Culture is no longer a poster on the wall or a leadership talking point. It is a successful business strategy. The companies winning the talent battle are creating environments where people feel valued, trusted, and are connected to something bigger.

Trust in Leadership Still Drives Everything

One of the strongest themes from our ongoing research is that trust in leadership remains the foundation of engagement. Employees who trust leadership are more productive, more loyal, and more willing to contribute discretionary effort.

The challenge? Construction has traditionally leaned toward command-and-control leadership.

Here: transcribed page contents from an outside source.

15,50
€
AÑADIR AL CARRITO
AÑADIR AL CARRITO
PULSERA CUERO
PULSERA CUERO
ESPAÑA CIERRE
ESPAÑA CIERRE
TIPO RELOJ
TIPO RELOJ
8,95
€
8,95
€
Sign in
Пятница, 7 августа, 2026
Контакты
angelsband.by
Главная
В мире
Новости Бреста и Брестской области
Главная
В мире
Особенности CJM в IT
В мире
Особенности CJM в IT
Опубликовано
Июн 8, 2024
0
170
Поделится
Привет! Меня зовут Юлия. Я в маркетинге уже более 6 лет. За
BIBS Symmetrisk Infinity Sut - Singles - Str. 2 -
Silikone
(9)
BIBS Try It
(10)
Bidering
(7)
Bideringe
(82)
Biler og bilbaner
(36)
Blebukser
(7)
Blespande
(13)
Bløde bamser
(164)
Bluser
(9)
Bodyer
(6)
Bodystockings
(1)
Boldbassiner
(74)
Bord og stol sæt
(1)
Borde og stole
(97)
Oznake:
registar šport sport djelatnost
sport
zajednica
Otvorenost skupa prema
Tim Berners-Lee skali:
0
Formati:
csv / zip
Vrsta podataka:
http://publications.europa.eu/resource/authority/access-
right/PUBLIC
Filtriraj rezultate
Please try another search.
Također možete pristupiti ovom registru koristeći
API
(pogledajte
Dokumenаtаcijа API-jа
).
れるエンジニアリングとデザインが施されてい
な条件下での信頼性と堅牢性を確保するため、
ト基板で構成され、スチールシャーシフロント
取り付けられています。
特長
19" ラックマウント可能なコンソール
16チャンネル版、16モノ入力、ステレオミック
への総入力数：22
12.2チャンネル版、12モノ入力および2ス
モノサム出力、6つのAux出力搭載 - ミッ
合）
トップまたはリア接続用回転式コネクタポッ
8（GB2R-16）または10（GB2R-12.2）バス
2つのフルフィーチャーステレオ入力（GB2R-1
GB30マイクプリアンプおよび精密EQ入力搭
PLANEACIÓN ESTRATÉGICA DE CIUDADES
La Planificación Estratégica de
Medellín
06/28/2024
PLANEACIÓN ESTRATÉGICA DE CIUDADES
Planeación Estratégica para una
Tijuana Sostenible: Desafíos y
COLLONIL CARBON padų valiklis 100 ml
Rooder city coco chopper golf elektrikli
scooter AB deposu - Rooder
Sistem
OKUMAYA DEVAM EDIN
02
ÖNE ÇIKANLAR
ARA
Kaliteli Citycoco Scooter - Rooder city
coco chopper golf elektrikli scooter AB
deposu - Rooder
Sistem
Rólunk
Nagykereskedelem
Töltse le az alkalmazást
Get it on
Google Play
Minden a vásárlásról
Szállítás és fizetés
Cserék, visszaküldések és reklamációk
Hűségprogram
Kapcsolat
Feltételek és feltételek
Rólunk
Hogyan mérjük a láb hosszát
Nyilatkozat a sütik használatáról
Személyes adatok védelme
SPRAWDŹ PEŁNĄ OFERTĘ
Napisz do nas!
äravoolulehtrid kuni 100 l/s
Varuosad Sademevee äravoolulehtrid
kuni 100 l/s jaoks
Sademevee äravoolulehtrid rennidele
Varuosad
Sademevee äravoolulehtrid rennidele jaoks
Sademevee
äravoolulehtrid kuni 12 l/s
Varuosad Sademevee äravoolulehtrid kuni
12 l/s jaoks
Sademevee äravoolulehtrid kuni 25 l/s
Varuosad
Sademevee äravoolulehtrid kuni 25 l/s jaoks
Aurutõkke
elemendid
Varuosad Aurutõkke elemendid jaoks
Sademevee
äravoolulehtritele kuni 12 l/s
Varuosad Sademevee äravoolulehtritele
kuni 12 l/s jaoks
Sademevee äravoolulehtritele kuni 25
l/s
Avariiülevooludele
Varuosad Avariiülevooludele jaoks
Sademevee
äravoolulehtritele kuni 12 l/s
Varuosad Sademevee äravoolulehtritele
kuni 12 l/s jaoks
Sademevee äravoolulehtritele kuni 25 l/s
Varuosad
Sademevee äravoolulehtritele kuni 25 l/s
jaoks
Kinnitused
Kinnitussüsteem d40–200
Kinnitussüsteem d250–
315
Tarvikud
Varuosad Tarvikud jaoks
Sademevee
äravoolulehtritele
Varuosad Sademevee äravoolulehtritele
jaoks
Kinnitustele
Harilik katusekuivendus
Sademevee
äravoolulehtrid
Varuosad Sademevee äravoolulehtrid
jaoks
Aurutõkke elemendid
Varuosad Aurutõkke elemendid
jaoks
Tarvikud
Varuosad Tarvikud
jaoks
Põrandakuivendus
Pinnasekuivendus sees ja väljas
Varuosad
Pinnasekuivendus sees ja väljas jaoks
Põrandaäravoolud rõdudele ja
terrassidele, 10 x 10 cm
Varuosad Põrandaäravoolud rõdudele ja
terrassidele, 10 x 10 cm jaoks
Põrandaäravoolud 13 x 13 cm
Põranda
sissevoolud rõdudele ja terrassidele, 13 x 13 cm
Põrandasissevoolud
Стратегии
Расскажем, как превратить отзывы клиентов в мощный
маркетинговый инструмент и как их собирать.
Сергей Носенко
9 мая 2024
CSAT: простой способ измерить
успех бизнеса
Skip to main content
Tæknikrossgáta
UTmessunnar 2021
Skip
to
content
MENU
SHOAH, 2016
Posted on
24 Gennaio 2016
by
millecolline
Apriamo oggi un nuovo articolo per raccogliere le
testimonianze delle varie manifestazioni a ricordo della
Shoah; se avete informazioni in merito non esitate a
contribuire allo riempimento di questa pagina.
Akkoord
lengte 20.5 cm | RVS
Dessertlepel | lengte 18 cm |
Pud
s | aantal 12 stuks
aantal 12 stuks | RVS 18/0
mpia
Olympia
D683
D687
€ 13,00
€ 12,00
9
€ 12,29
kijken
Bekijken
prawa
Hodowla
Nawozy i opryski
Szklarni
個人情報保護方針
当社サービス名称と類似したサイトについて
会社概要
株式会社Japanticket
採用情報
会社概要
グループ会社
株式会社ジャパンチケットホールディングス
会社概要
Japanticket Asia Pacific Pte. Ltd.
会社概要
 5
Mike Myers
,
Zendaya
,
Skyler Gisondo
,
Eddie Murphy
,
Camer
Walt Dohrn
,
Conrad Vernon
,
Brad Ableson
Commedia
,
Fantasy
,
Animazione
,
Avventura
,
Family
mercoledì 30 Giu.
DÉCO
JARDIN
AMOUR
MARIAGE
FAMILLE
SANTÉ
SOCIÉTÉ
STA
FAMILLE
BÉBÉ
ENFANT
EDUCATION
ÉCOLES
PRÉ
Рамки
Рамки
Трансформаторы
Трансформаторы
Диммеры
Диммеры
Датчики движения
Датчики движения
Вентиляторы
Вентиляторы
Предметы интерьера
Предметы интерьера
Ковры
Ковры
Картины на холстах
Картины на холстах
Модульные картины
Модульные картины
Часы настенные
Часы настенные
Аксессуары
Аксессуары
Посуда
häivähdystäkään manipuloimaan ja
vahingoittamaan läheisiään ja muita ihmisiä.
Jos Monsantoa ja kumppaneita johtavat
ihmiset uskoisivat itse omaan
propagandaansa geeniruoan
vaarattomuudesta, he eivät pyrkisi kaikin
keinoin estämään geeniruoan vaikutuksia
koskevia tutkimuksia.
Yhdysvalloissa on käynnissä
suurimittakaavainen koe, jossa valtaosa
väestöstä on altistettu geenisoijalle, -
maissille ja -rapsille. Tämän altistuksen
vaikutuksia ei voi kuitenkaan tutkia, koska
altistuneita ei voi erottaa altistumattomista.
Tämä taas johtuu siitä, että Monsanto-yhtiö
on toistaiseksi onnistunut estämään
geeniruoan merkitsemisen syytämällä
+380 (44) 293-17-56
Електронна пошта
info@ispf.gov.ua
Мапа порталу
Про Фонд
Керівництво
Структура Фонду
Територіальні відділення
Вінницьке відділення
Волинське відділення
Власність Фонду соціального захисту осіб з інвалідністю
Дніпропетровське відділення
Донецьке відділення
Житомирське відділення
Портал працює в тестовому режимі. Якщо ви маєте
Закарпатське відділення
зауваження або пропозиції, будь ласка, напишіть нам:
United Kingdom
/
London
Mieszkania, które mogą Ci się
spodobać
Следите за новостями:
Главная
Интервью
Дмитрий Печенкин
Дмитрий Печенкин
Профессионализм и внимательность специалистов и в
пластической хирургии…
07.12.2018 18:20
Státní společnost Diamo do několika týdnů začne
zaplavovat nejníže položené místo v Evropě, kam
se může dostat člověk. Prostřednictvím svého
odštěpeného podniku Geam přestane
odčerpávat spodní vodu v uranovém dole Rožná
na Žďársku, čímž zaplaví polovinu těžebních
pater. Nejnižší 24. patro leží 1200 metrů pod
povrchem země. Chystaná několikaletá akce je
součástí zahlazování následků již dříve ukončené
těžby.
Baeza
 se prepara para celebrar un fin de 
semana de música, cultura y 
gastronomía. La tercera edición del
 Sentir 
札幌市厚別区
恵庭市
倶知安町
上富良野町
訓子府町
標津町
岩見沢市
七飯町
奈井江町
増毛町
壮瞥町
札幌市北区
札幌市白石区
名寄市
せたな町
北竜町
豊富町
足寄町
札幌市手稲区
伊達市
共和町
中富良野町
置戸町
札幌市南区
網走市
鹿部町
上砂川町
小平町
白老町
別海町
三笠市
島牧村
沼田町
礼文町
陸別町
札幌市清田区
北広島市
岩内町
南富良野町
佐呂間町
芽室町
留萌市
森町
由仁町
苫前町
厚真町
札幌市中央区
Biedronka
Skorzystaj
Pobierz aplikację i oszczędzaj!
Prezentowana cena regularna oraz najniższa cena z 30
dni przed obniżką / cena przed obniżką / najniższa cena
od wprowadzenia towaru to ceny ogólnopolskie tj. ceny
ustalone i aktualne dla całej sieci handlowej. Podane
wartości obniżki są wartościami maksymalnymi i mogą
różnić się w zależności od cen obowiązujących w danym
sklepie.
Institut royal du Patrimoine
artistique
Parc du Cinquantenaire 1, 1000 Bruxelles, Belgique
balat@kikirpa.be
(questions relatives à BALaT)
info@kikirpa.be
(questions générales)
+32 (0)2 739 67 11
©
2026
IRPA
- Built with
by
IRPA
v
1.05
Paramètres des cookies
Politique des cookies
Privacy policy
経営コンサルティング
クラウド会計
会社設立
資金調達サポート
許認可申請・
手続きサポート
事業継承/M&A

In many environments, “just get it done” has replaced communication, transparency, and coaching.

That approach may still deliver short-term results, but long term, trust matters.

Leaders who communicate clearly, explain the “why,” and genuinely invest in people create organizations where engagement grows.

The Engagement Paradox

One surprising trend continues to show up: Employees report being generally happy at work, yet many feel underutilized. Think about that for a minute.

At least one-third of your workforce likely has more to give…more ideas, more ownership, more contribution… if can unlock it.

This is where your leadership matters. People want to contribute. Too often, we just fail to tap into their capacity.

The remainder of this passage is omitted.